Austin Taylor married Kathleen Elliott of Winnipeg, Manitoba, with whom he had three children. Daughter, Patricia Aldyen Austin Taylor married American conservative author and commentator William F. Buckley, Jr.

==Wartime service==
During World War I, Austin Taylor was part of the Canadian military and was appointed director of the Department of Aeronautical Supplies with responsibility for overseeing the harvesting and preparation of spruce lumber for military aircraft production. During World War II, Major Taylor was appointed chairman of the British Columbia Security Commission, a provincial government agency created to manage Japanese Canadian internment. In recognition of his service, Taylor was made a Commander of the Order of the British Empire.

Austin Taylor died at age seventy-six in 1965.

==Thoroughbred racing==
For his substantial contribution to the development of thoroughbred racing, Austin Taylor was voted part of the inaugural class of inductees in the Canadian Horse Racing Hall of Fame Builders category. Beyond racing, Taylor became involved with breeding through his A.C.T. Stock Farm located near Vancouver in the community of Milner.

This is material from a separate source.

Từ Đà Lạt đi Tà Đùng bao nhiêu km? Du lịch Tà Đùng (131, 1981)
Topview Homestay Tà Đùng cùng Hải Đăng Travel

According to his biography at the Hall of Fame, Austin Taylor "assembled the most powerful stable ever seen in Western Canada during the 1930s." His racing stable competed in Vancouver as well as at tracks throughout California. In 1936, his horses won every handicap of importance at the Tanforan Racetrack meeting
 including Indian Broom who set a world record of 1:47 3/5 for a mile and an eighth on dirt. Indian Broom went on to run third in the Kentucky Derby and in his four years of racing won a number of races including the San Juan Capistrano Handicap. Among Austin Taylor's other successful horses:
- Special Agent - won the 1937 San Pasqual Handicap, at Santa Anita Park, equaling the track record;
- Minulus - won the 1938 Santa Anita Oaks;
- Whichcee - wins include the 1937 San Francisco Handicap, the San Antonio Handicap, plus the inaugural running of the Los Angeles Handicap at Hollywood Park Racetrack in 1938;
- Colonel Mack - in 1956 won the Los Angeles Handicap and the Bing Crosby Handicap at Del Mar Racetrack.